Speaking at the Gt04 conference in Philadelphia, Wachovia IT architect Brad Shea explained that the company’s grid infrastructure currently consists of about 250 nodes, encompassing desktops and a mixture of Intel Corp. (Nasdaq: INTC) and Sun Microsystems Inc. (Nasdaq: SUNW) Solaris servers.

The grid is used within the firm’s fixed income group for financial calculations and risk assessments. But, like all financial firms, speed is of the essence when completing these calculations, and the Charlotte, N.C.-based bank is planning to boost its processing capacity. This will involve expanding the grid infrastructure to 800 nodes during the course of this year.

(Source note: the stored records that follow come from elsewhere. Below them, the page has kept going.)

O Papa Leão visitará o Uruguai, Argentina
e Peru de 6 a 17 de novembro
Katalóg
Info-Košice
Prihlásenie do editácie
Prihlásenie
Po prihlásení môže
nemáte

Wachovia’s existing grid infrastructure has already enabled the bank to slash the time taken to complete many risk assessments from 15 hours to 15 minutes. But the next stage is to cut these times even further, with “near real-time” risk assessments now the goal, according to Shea.

He says, “I think that it’s very likely that we can do considerably faster risk assessments than we do today, because of the scale of the grid that we are planning.”Although he was unwilling to provide specific details on the financial benefits, Shea admitted one of the big attractions of grid computing is that it helps avoid the cost of investing in a supercomputer. “That’s one of the ways that we look at the ROI calculation."

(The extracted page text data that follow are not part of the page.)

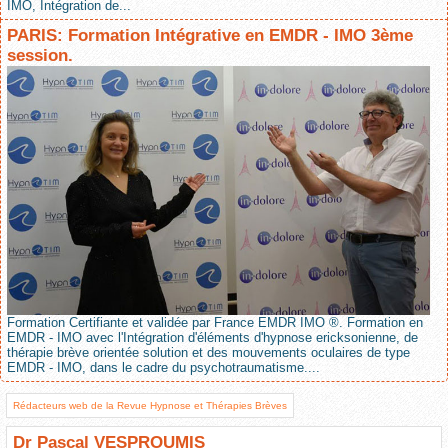
IMO, Intégration de...
PARIS: Formation Intégrative en EMDR - IMO 3ème
session.
Formation Certifiante et validée par France EMDR IMO ®. Formation en
EMDR - IMO avec l'Intégration d'éléments d'hypnose ericksonienne, de
thérapie brève orientée solution et des mouvements oculaires de type
EMDR - IMO, dans le cadre du psychotraumatisme....
Rédacteurs web de la Revue Hypnose et Thérapies Brèves
Dr Pascal VESPROUMIS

This certainly makes sense: Grid computing is a way for companies to harness their existing CPU resources without having to face either the financial burden or implementation hassles of deploying a supercomputer. These do not come cheap. In 2002, for example, the U.S. Department of Energy awarded IBM Corp. (NYSE: IBM) a contract worth up to $267 million to build two supercomputers.

But there is more to Wachovia’s grid than sheer processing horsepower. Specialist software from DataSynapse, for example, plays a key role. By using the vendor's GridServer software, Wachovia has been able to convert applications that were previously running on dedicated servers into Web services that can be run across the entire grid infrastructure.

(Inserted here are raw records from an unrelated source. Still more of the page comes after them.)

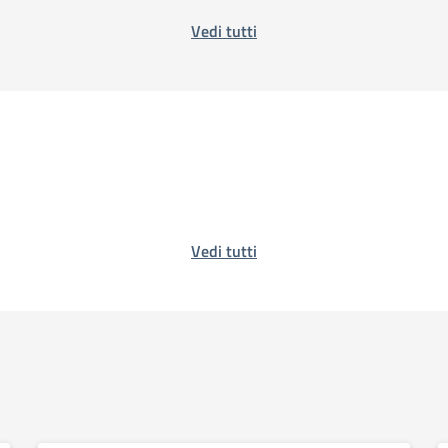
Vedi tutti
Vedi tutti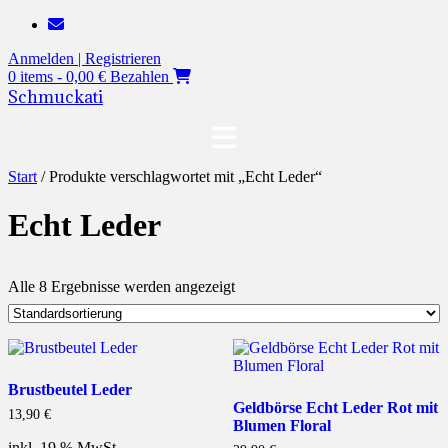
Zum
Inhalt
Anmelden | Registrieren
springen
0 items - 0,00 €
Bezahlen
Schmuckati
Start
/ Produkte verschlagwortet mit „Echt Leder“
Echt Leder
Alle 8 Ergebnisse werden angezeigt
Brustbeutel Leder
Geldbörse Echt Leder Rot mit
13,90
€
Blumen Floral
inkl. 19 % MwSt.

Rather than relying on a specific server for processing power, the application instead uses whatever resources are available on the grid. There was a significant amount of interest in this type of technology at Gt’04, as increasing numbers of firms look to harness the computing power offered by the grid (see Paremus Plays Its Hand).

Wachovia is planning to open up its expanded grid infrastructure to an increasing number of applications. Shea says, “I am not limiting this to risk assessment -- that’s the low-hanging fruit. Our goal is to do general purpose computing within the grid.“For any other application that we are running in-house, there’s the potential that we could run it on the grid."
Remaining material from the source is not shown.